Wednesday, June 25, 2014

The Family Bed

Sometimes, when it's 5 in the morning, and your boys (4 1/2 and 20 months) who share a room are awake, it seems like a good idea to bring the baby into your bed. You'll get unaccustomed snuggle time, you'll get to kiss his cheeks and watch him sleep, and it will be all cozy and adorable. No it won't. It's never a good idea, and you'll get approximately 1/4 the sleep you would have, had you left them together. But you do it anyway. You scoop that baby up, and stumble back to your bed. You lay him down next to you, and everything is quiet. Until he starts grabbing your face to make sure it's still you. It's still you. So he starts standing up in the bed, because he wants to hear your voice, and make sure it's still you. It's. Still. You. Repeat for 30 minutes.
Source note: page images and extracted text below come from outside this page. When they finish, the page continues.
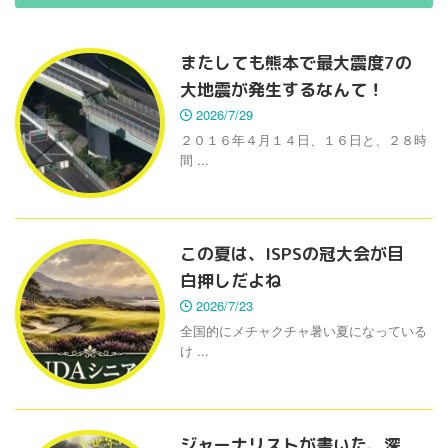
またしても熊本で最大震度7の
大地震が発生するなんて！
2026/7/29
２０１６年４月１４日、１６日と、２８時
間 ...
この夏は、ISPSの冠大会が目
白押しだよね
2026/7/23
全国的にメチャクチャ暑い夏になっている
け ...
ジャーナリストが書いた、深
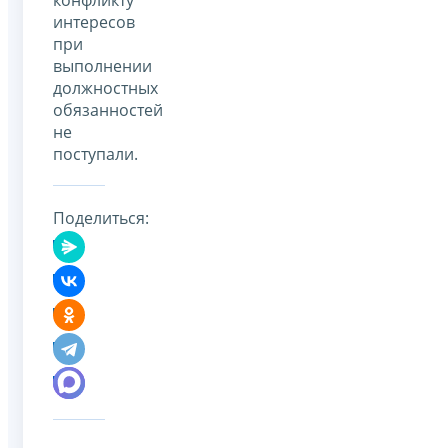
интересов
при
выполнении
должностных
обязанностей
не
поступали.
Поделиться:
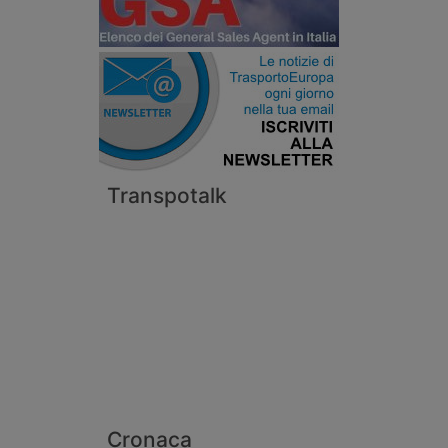
Transpotalk
Cronaca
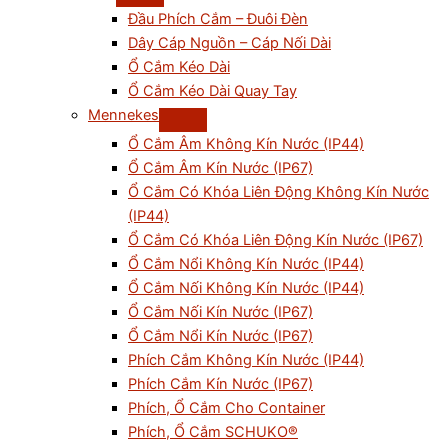
Đầu Phích Cắm – Đuôi Đèn
Dây Cáp Nguồn – Cáp Nối Dài
Ổ Cắm Kéo Dài
Ổ Cắm Kéo Dài Quay Tay
Mennekes
Ổ Cắm Âm Không Kín Nước (IP44)
Ổ Cắm Âm Kín Nước (IP67)
Ổ Cắm Có Khóa Liên Động Không Kín Nước
(IP44)
Ổ Cắm Có Khóa Liên Động Kín Nước (IP67)
Ổ Cắm Nổi Không Kín Nước (IP44)
Ổ Cắm Nối Không Kín Nước (IP44)
Ổ Cắm Nối Kín Nước (IP67)
Ổ Cắm Nổi Kín Nước (IP67)
Phích Cắm Không Kín Nước (IP44)
Phích Cắm Kín Nước (IP67)
Phích, Ổ Cắm Cho Container
Phích, Ổ Cắm SCHUKO®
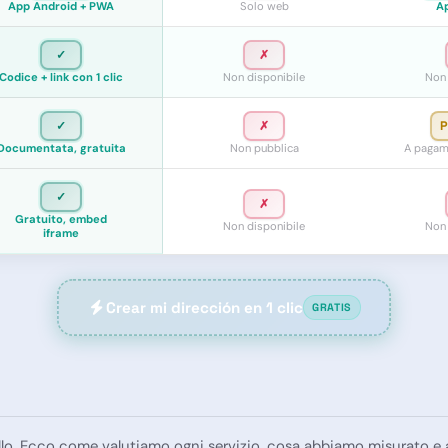
App Android + PWA
Solo web
Ap
✓
✗
Codice + link con 1 clic
Non disponibile
Non 
✓
✗
P
Documentata, gratuita
Non pubblica
A pagam
✓
✗
Gratuito, embed
Non disponibile
Non 
iframe
Crear mi dirección en 1 clic
GRATIS
llo. Ecco come valutiamo ogni servizio, cosa abbiamo misurato e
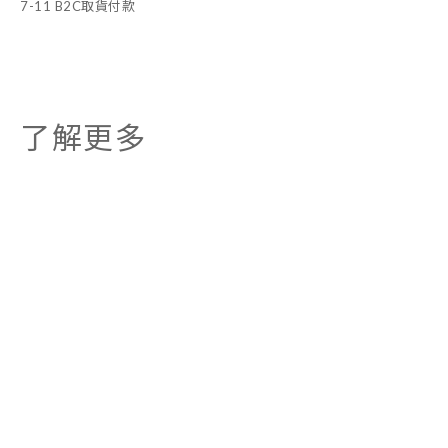
7-11 B2C取貨付款
了解更多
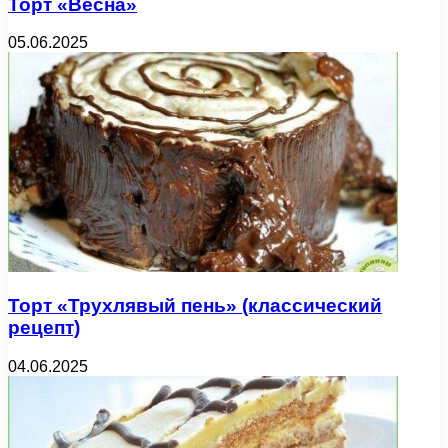
Торт «Весна»
05.06.2025
Торт «Трухлявый пень» (классический
рецепт)
04.06.2025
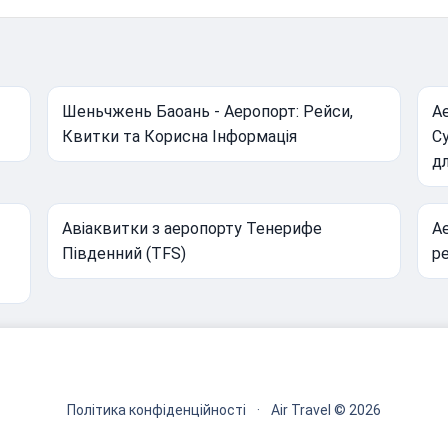
Шеньчжень Баоань - Аеропорт: Рейси,
А
Квитки та Корисна Інформація
Су
д
Авіаквитки з аеропорту Тенерифе
А
Південний (TFS)
ре
Політика конфіденційності
·
Air Travel © 2026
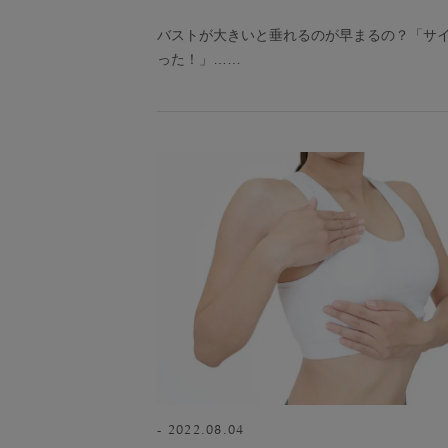
バストが大きいと垂れるのが早まるの？「サ
った！」……
2022.08.04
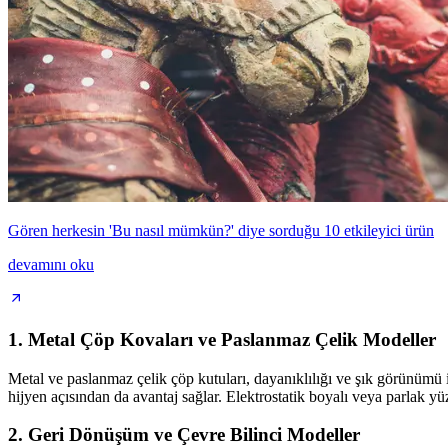
Gören herkesin 'Bu nasıl mümkün?' diye sorduğu 10 etkileyici ürün
devamını oku
1.
Metal Çöp Kovaları ve Paslanmaz Çelik Modeller
Metal ve paslanmaz çelik çöp kutuları, dayanıklılığı ve şık görünümü ile
hijyen açısından da avantaj sağlar. Elektrostatik boyalı veya parlak 
2.
Geri Dönüşüm ve Çevre Bilinci Modeller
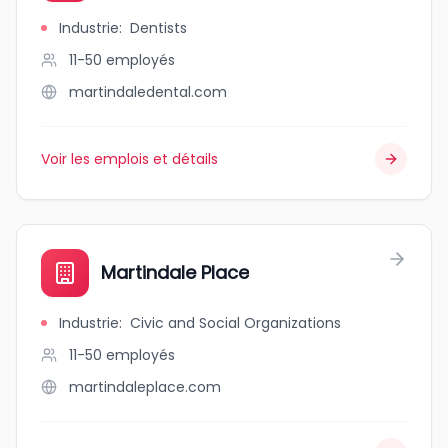
Industrie
:
Dentists
11-50
employés
martindaledental.com
Voir les emplois et détails
Martindale Place
Industrie
:
Civic and Social Organizations
11-50
employés
martindaleplace.com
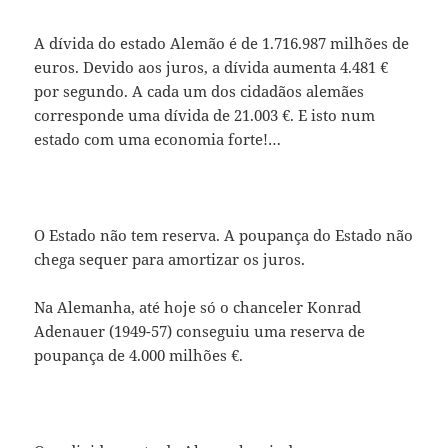
A dívida do estado Alemão é de 1.716.987 milhões de
euros. Devido aos juros, a dívida aumenta 4.481 €
por segundo. A cada um dos cidadãos alemães
corresponde uma dívida de 21.003 €. E isto num
estado com uma economia forte!…
O Estado não tem reserva. A poupança do Estado não
chega sequer para amortizar os juros.
Na Alemanha, até hoje só o chanceler Konrad
Adenauer (1949-57) conseguiu uma reserva de
poupança de 4.000 milhões €.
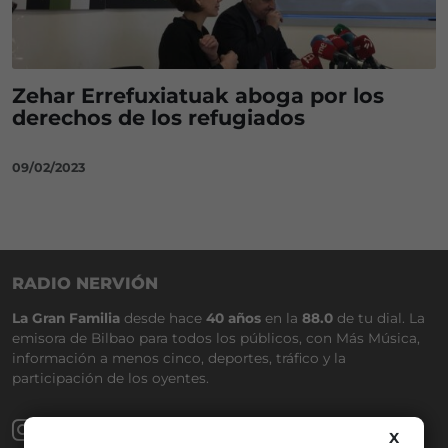
Zehar Errefuxiatuak aboga por los
derechos de los refugiados
09/02/2023
RADIO NERVIÓN
La Gran Familia
desde hace
40 años
en la
88.0
de tu dial. La
emisora de Bilbao para todos los públicos, con Más Música,
información a menos cinco, deportes, tráfico y la
participación de los oyentes.
X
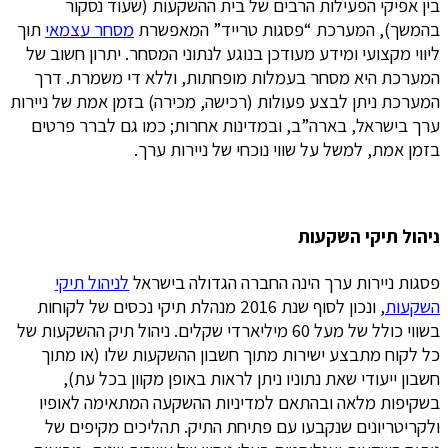
בין אפיקי הפעילות הרבים של בית ההשקעות (שעוד נסקור
בהמשך), המערכת “פסגות טרייד” המאפשרת
מסחר עצמאי
תוך
ליווי מקצועי ומידע מעודכן בנוגע לנתוני המסחר. יתרון חשוב של
המערכת היא מסחר בעמלות מופחתות, וללא די משמרת. דרך
המערכת ניתן לבצע פעולות (רכישה, מכירה) בזמן אמת של ניירות
ערך בישראל, בארה”ב, ובמדינות אחרות; כמו גם לברר פרטים
בזמן אמת, למשל על שווי נוכחי של ניירות ערך.
ניהול תיקי השקעות
פסגות ניירות ערך הינה החברה הגדולה בישראל
לניהול תיקי
השקעות
, ונכון לסוף שנת 2016 מנהלת תיקי נכסים של לקוחות
בשווי כולל של מעל 60 מיליארדי שקלים. ניהול תיק ההשקעות של
כל לקוח מתבצע ישירות מתוך חשבון ההשקעות שלו (או מתוך
חשבון ייעודי שאת נתוניו ניתן לראות באופן מקוון בכל עת),
בשקיפות מלאה ובהתאם למדיניות ההשקעה המתאימה לאופיו
ולקריטריונים שנקבעו עם פתיחת התיק. תהליכים מקיפים של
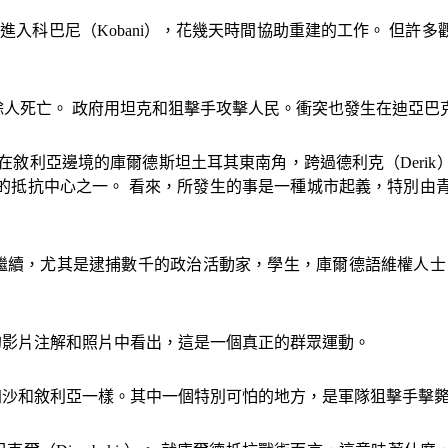
境進入科巴尼（
Kobani
），花幾天時間協助重建的工作。 但許多
餘人死亡。 政府用坦克和狙擊手攻擊人民。衝突也發生在迪亞巴
就在敘利亞邊境的庫爾德斯坦土耳其東南角，跨過德利克（
Derik
的抵抗中心之一。 看來，所發生的事是一種城市起義，特別由
繼續，尤其是逮捕數千的政治活動家，學生，庫爾德語維權人士
的影片注解和照片中看出，這是一個真正的群眾運動。
加沙和敘利亞一樣。其中一個特別可怕的地方，是軍隊狙擊手擊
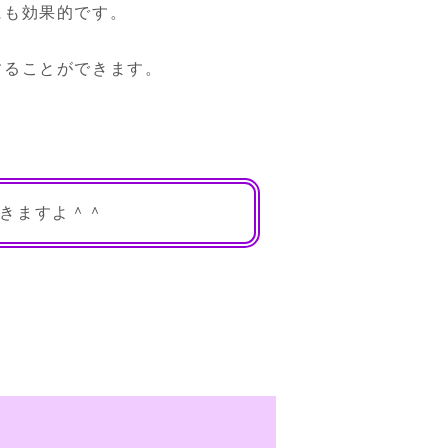
も効果的です。

することができます。
きますよ＾＾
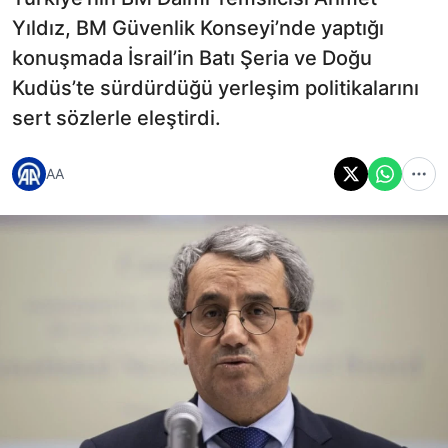
Yıldız, BM Güvenlik Konseyi’nde yaptığı
konuşmada İsrail’in Batı Şeria ve Doğu
Kudüs’te sürdürdüğü yerleşim politikalarını
sert sözlerle eleştirdi.
AA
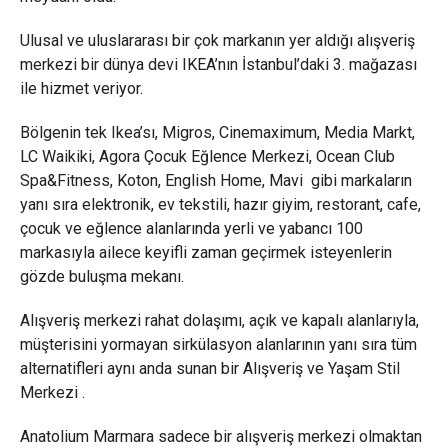
Ulusal ve uluslararası bir çok markanın yer aldığı alışveriş
merkezi bir dünya devi IKEA’nın İstanbul’daki 3. mağazası
ile hizmet veriyor.
Bölgenin tek Ikea’sı, Migros, Cinemaximum, Media Markt,
LC Waikiki, Agora Çocuk Eğlence Merkezi, Ocean Club
Spa&Fitness, Koton, English Home, Mavi gibi markaların
yanı sıra elektronik, ev tekstili, hazır giyim, restorant, cafe,
çocuk ve eğlence alanlarında yerli ve yabancı 100
markasıyla ailece keyifli zaman geçirmek isteyenlerin
gözde buluşma mekanı.
Alışveriş merkezi rahat dolaşımı, açık ve kapalı alanlarıyla,
müşterisini yormayan sirkülasyon alanlarının yanı sıra tüm
alternatifleri aynı anda sunan bir Alışveriş ve Yaşam Stil
Merkezi .
Anatolium Marmara sadece bir alışveriş merkezi olmaktan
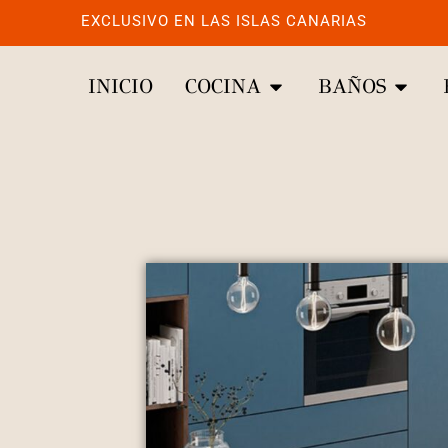
EXCLUSIVO EN LAS ISLAS CANARIAS
INICIO
COCINA
BAÑOS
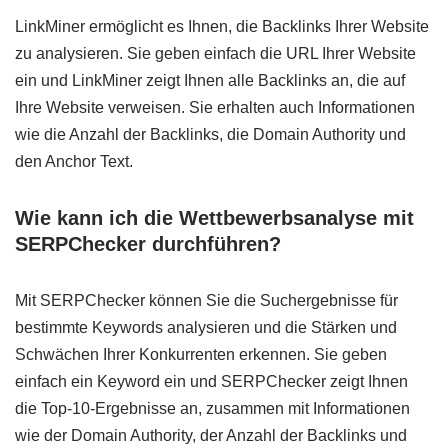
LinkMiner ermöglicht es Ihnen, die Backlinks Ihrer Website
zu analysieren. Sie geben einfach die URL Ihrer Website
ein und LinkMiner zeigt Ihnen alle Backlinks an, die auf
Ihre Website verweisen. Sie erhalten auch Informationen
wie die Anzahl der Backlinks, die Domain Authority und
den Anchor Text.
Wie kann ich die Wettbewerbsanalyse mit
SERPChecker durchführen?
Mit SERPChecker können Sie die Suchergebnisse für
bestimmte Keywords analysieren und die Stärken und
Schwächen Ihrer Konkurrenten erkennen. Sie geben
einfach ein Keyword ein und SERPChecker zeigt Ihnen
die Top-10-Ergebnisse an, zusammen mit Informationen
wie der Domain Authority, der Anzahl der Backlinks und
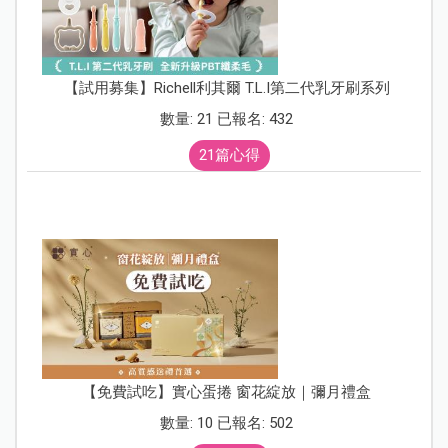
【試用募集】Richell利其爾 T.L.I第二代乳牙刷系列
數量: 21 已報名: 432
21篇心得
【免費試吃】實心蛋捲 窗花綻放｜彌月禮盒
數量: 10 已報名: 502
Pepper in some hair-pulling, and hysterical laughing (both from the baby) when you tell him sternly, "LAY. DOWN." This kid doesn't take you seriously! You get more stern, "LAY DOWN! Iloveyoumommysnotmad, but LAY DOWN. Please." You try back-patting in various rhythms, you try hugging him close, and you try just pinning him down (gently, of course) to get this kid to lay still and fall back to sleep. Nothing works. You give up, turn over, and fall back to sleep, praying that he doesn't ooch out of the bed and leave the room. He doesn't. He falls asleep. And then the 4-year-old comes in. "Mommy. There's a bug in my bed." So now, your traveling husband's space in bed is filled with two wide-awake kids. Who want to play. Your only solace is that your 6-year-old daughter is sleeping over with her grandparents. You could use her help right about now, though. She's the only kid who knows how to open squeeze-yogurt and turn the kid shows on. Blargh. By now it's 7 AM, and socially acceptable to get up. You ask your 4-year-old about the bug in his bed. "It's right here," he says, pointing to a piece of gold sparkly fuzz. "That's not a bug." "Yes it is," he says. "No. It's a piece of gold sparkly fuzz." Sigh forever. This is the time you start furiously devising plans to move to a bigger house, or trying to fit the baby into the tiny office in a pack and play. Or just give the boys benadryl before bed every night. Better yet, give yourself benadryl, and get some ear plugs. And teach those boys how to turn the TV on and open their own yogurts.